Leaking Confidential Information

By: Together Abroad 02-02-2018

Categories:** HR daily news, ** HR Legal Clinic,

The protection of confidential information and company secrets has formed an integral part of working culture in the Netherlands, with increasing number of employment contracts including some form of confidentiality clause. Under these contracts, employees are legally unauthorised from sharing company information, even some time after the termination of their employment. The first obvious penalty for violating one of these contracts is the immediate termination of one’s employment, for the breach of confidentiality as well as one’s employment contract.

What some employees fail to realise is that a non-disclosure agreement is a legally binding contract, and thus any breach is subject to legal action.

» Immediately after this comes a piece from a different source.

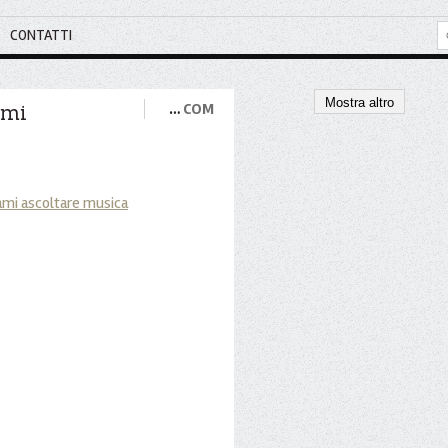
CONTATTI
Mostra altro
ami
…
COM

A typical confidentiality clause specifies a penalty fine that should be paid to the company in such a case. This can even be the case after the termination of one’s employment if specified in the agreement. For example, some workers such as car engineers, can be prohibited from working with rival companies for a specified time period after the end of their employment to prevent sharing trade secrets with competitors. This may seem harsh, but it is a small price to pay compared to other legal actions some may face.

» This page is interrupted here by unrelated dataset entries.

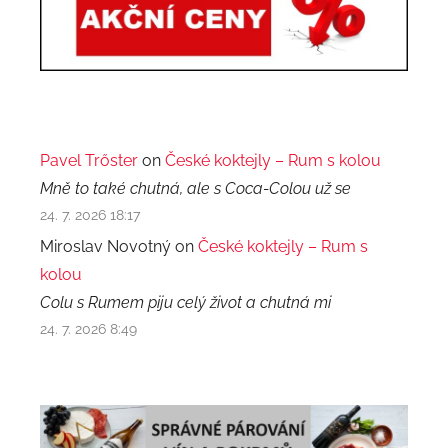
Pavel Trőster
on
České koktejly – Rum s kolou
Mně to také chutná, ale s Coca-Colou už se
24. 7. 2026 18:17
Miroslav Novotný on
České koktejly – Rum s
kolou
Colu s Rumem piju celý život a chutná mi
24. 7. 2026 8:49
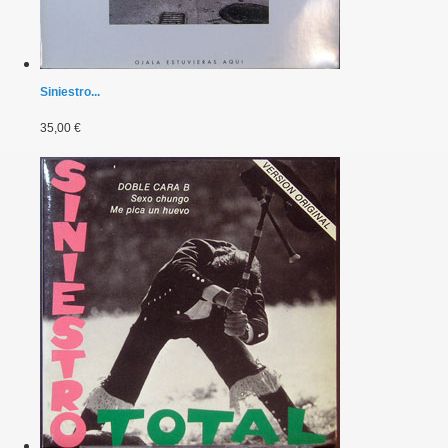
Siniestro...
35,00 €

Unlike other countries, employers cannot sue their workers for the breach of confidentiality, but this does not mean workers are safe from facing financial punishment. The fines employees are required to pay can be extremely high; an employee can be liable to pay fines within the area of 5000EUR with an additional 1000EUR for each day the confidentiality breach continues. This means potentially very heavy penalties if an employee knowingly continues to breach their agreement.

Aside from the legal side of things, employees can have their reputation tarnished if they knowingly share trade secrets or leak other confidential company information. This holds especially true for specialised industries where competing companies better know each other such as car manufacturers or other engineering jobs. This can mean tougher challenges for finding future employment where employers are less likely to look favourably on a candidate who has previously breached their employment contract, or who has leaked valuable company secrets. This can prove a much worse long-term effect than any legal action an employee can take, due to the potential permanent damage to one’s career and reputation.

Overall, the Netherlands is a relatively more reasonable country when it comes to confidentiality agreements. Most employers will lay out clear guidelines as a preventative measure to ensure employees know how to stay in the right. Although heavy fines can be potentially damaging to employees, it is still easy enough for employees to prevent this from happening, and it is still a preferable measure to lawsuits and even jail time, which can occur in other countries such as the US. However, in either case, it is best to avoid leaking confidential information just because of the long-term career damage it could do.